Eski insanlar dişleri yırttı, kırık kemikleri insan kafataslarına doldurdu ve etli cesetleri Güney Amerika'daki ayrıntılı cenaze ritüellerinin bir parçası olarak, arkeolojik bir keşif ortaya koydu.
Yeni çalışma, Brezilya'daki Lapa do Santo bölgesinin, yaklaşık 10.000 yıl önce başlayan kıtanın en eski sakinleri tarafından özenle değiştirilmiş bir insan kalıntısı topluluğuna sahip olduğunu gösteriyor.

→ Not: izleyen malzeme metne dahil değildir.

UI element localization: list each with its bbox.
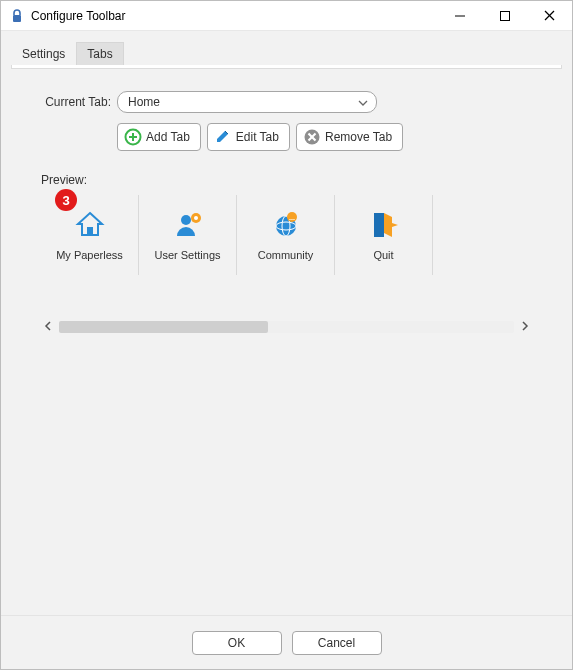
cancel-button[interactable]: Cancel [292, 631, 382, 655]
svg-point-15 [194, 216, 198, 220]
add-tab-label: Add Tab [146, 130, 190, 144]
lock-icon [9, 8, 25, 24]
svg-point-13 [181, 215, 191, 225]
add-tab-button[interactable]: Add Tab [117, 123, 201, 151]
preview-item-my-paperless[interactable]: 3 My Paperless [41, 195, 139, 275]
svg-marker-22 [384, 213, 392, 237]
current-tab-label: Current Tab: [41, 95, 111, 109]
preview-item-quit[interactable]: Quit [335, 195, 433, 275]
tab-tabs[interactable]: Tabs [76, 42, 123, 65]
current-tab-select[interactable]: Home [117, 91, 377, 113]
pencil-icon [214, 128, 232, 146]
preview-label: Preview: [41, 173, 562, 187]
titlebar: Configure Toolbar [1, 1, 572, 31]
dialog-body: Settings Tabs Current Tab: Home Add Tab … [1, 31, 572, 615]
preview-area: 3 My Paperless User Settings ... Communi… [41, 195, 562, 275]
scrollbar-track[interactable] [59, 321, 514, 333]
scrollbar-thumb[interactable] [59, 321, 268, 333]
plus-circle-icon [124, 128, 142, 146]
preview-item-label: My Paperless [56, 249, 123, 261]
scroll-left-icon[interactable] [41, 321, 55, 333]
preview-item-user-settings[interactable]: User Settings [139, 195, 237, 275]
globe-icon: ... [270, 209, 302, 241]
chevron-down-icon [358, 95, 368, 109]
tab-settings[interactable]: Settings [11, 42, 76, 65]
preview-item-label: User Settings [154, 249, 220, 261]
notification-badge: 3 [55, 189, 77, 211]
edit-tab-label: Edit Tab [236, 130, 279, 144]
svg-text:...: ... [289, 214, 295, 221]
preview-item-community[interactable]: ... Community [237, 195, 335, 275]
maximize-button[interactable] [482, 1, 527, 30]
dialog-footer: OK Cancel [1, 615, 572, 669]
tab-divider [11, 65, 562, 69]
svg-rect-2 [500, 11, 509, 20]
svg-rect-0 [13, 15, 21, 22]
window-title: Configure Toolbar [31, 9, 126, 23]
remove-tab-label: Remove Tab [325, 130, 392, 144]
svg-rect-21 [374, 213, 384, 237]
svg-marker-23 [392, 223, 398, 227]
home-icon [74, 209, 106, 241]
tab-strip: Settings Tabs [11, 41, 562, 65]
current-tab-value: Home [128, 95, 160, 109]
preview-item-label: Community [258, 249, 314, 261]
preview-empty-slot [433, 195, 531, 275]
x-circle-icon [303, 128, 321, 146]
close-button[interactable] [527, 1, 572, 30]
ok-button[interactable]: OK [192, 631, 282, 655]
scroll-right-icon[interactable] [518, 321, 532, 333]
svg-rect-12 [87, 227, 93, 235]
user-gear-icon [172, 209, 204, 241]
minimize-button[interactable] [437, 1, 482, 30]
horizontal-scrollbar[interactable] [41, 319, 532, 335]
preview-item-label: Quit [373, 249, 393, 261]
remove-tab-button[interactable]: Remove Tab [296, 123, 403, 151]
exit-icon [368, 209, 400, 241]
edit-tab-button[interactable]: Edit Tab [207, 123, 290, 151]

Leipzig, Almanya'daki Max Planck Evrimsel Antropoloji Enstitüsü'nde araştırmacı olan yazar André Strauss, buluntular bu kültürün karmaşıklığının resmini değiştirdiğini söyledi.
Strauss yaptığı açıklamada, "Geçmiş nüfusların yaşamını yeniden yapılandırırken, insan mezarları sembolik ve ritüel davranışlar hakkında oldukça bilgilendiricidir." Dedi. "Bu çerçevede, bu çalışmada sunulan mezar kaydı, 10.000 yıl önce Doğu Güney Amerika'da yaşayan insan gruplarının daha önce düşünülenden daha çeşitli ve sofistike olduğunu vurguluyor."
Orta doğu Brezilya'nın yağmur ormanlarının derinliklerinde yer alan bir mağara Lapa do Santo, yaklaşık 12.000 yıl öncesine dayanan insan işgalinin kanıtını göstermektedir. Arkeologlar, 14.000 metrekarelik (1.300 metrekarelik) mağarada dev bir erkeklik organı olan azgın bir adamın kalıntılarını, araçlarını, artık yemeklerini ve hatta kalıntılarını buldular. Devasa kireçtaşı mağarası, arkeologların Yeni Dünyanın bilinen en eski insan iskeletlerinden biri olan Luzia'yı keşfettikleri aynı bölgede bulunuyor.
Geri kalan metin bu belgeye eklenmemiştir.